Water splitting is a promising method for producing pure hydrogen and oxygen electrochemically. However, the sluggish kinetics of the oxygen evolution reaction (OER) at the anode of a water splitting system reduces the efficiency of the reaction. To address this issue, various electrocatalysts have been developed for use in the OER. Among them, transition-metal-based materials (TMBMs) have emerged as promising candidates owing to their abundance, low cost, high redox states, and synergistic effects. The catalytic performance of TMBMs can be further enhanced by incorporating small amounts of noble metals. Based on this underlying principle, we developed trace amounts of gold nanoparticles (AuNPs)-decorated cerium oxide (CeO₂) nanostructured electrocatalyst for a highly efficient OER. Previously, these composite materials have been utilized for this purpose; however, our approach is simple and facile: we incorporate noble metal elements on nanostructured catalysts synthesized by hydrothermal synthesis or electrodeposition. Metal salt aqueous solution-based alkali-free two different routes (hydrothermal synthesis or electrodeposition) were used for the direct growth of nanostructured CeO₂ on nickel foam, followed by surface modification via the incorporation of gold using a simple wet impregnation method. The hydrothermally synthesized CeO₂ electrode showed higher OER performance than the electrodeposited CeO₂ electrodes. In both CeO₂ nanostructures, AuNPs-decorated on the surfaces exhibited improved OER performance. Among the electrodes synthesized in this work, the hydrothermally synthesized AuNPs-decorated CeO₂ nanostructures (termed HCA herein) exhibited a low overpotential 0.31 V at a current density of 10 mA cm⁻², a low Tafel slope (30.25 mV dec⁻¹), and a performance retention of 97% after 50 h, indicating excellent and stable OER performance. Hence, this approach for the synthesis of nanostructured composites can be used to produce other effective electrocatalysts for OER applications.

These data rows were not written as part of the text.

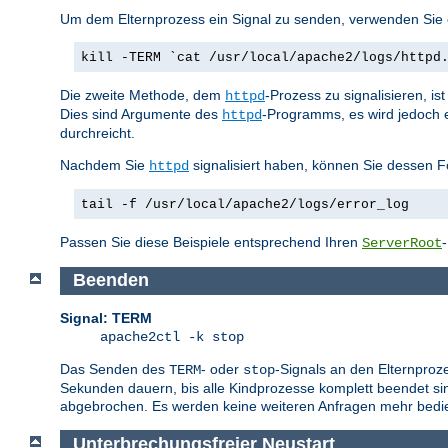
Um dem Elternprozess ein Signal zu senden, verwenden Sie e
kill -TERM `cat /usr/local/apache2/logs/httpd
Die zweite Methode, dem
-Prozess zu signalisieren, i
httpd
Dies sind Argumente des
-Programms, es wird jedoch 
httpd
durchreicht.
Nachdem Sie
signalisiert haben, können Sie dessen F
httpd
tail -f /usr/local/apache2/logs/error_log
Passen Sie diese Beispiele entsprechend Ihren
ServerRoot
Beenden
Signal: TERM
apache2ctl -k stop
Das Senden des
- oder
-Signals an den Elternproz
TERM
stop
Sekunden dauern, bis alle Kindprozesse komplett beendet sin
abgebrochen. Es werden keine weiteren Anfragen mehr bedie
Unterbrechungsfreier Neustart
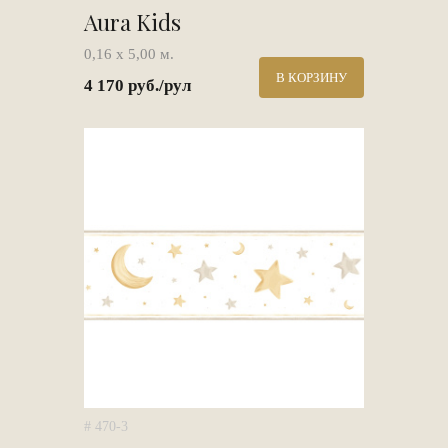
Aura Kids
0,16 х 5,00 м.
В КОРЗИНУ
4 170 руб./рул
# 470-3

水分解是一种很有前景的电化学生产纯氢和纯氧的方法。然而，水分解系统阳极的析氧反应 (OER) 动力学缓慢，降低了反应效率。为了解决这个问题，人们开发了多种用于 OER 的电催化剂。其中，过渡金属基材料（TMBM）因其丰富、低成本、高氧化还原态和协同效应而成为有前景的候选材料。通过掺入少量贵金属可以进一步增强TMBM的催化性能。基于这一基本原理，我们开发了微量金纳米颗粒 (AuNPs) 修饰的氧化铈 (CeO₂）用于高效 OER 的纳米结构电催化剂。此前，这些复合材料已用于此目的；然而，我们的方法简单易行：我们将贵金属元素掺入通过水热合成或电沉积合成的纳米结构催化剂上。基于金属盐水溶液的无碱两种不同途径（水热合成或电沉积）用于在泡沫镍上直接生长纳米结构CeO ₂，​​然后使用简单的湿浸渍方法通过掺入金进行表面改性。水热合成CeO ₂电极比电沉积CeO ₂电极表现出更高的OER性能。在CeO ₂纳米结构，表面修饰的 AuNPs 表现出改善的 OER 性能。在本工作中合成的电极中，水热合成的AuNPs装饰的CeO _{2纳米结构（本文称为HCA）在10 mA cm} ^-2的电流密度下表现出0.31 V的低过电势、低塔菲尔斜率（30.25 mV dec ^-1） ，50小时后性能保持率为97%，表明OER性能优异且稳定。因此，这种合成纳米结构复合材料的方法可用于生产其他有效的 OER 应用电催化剂。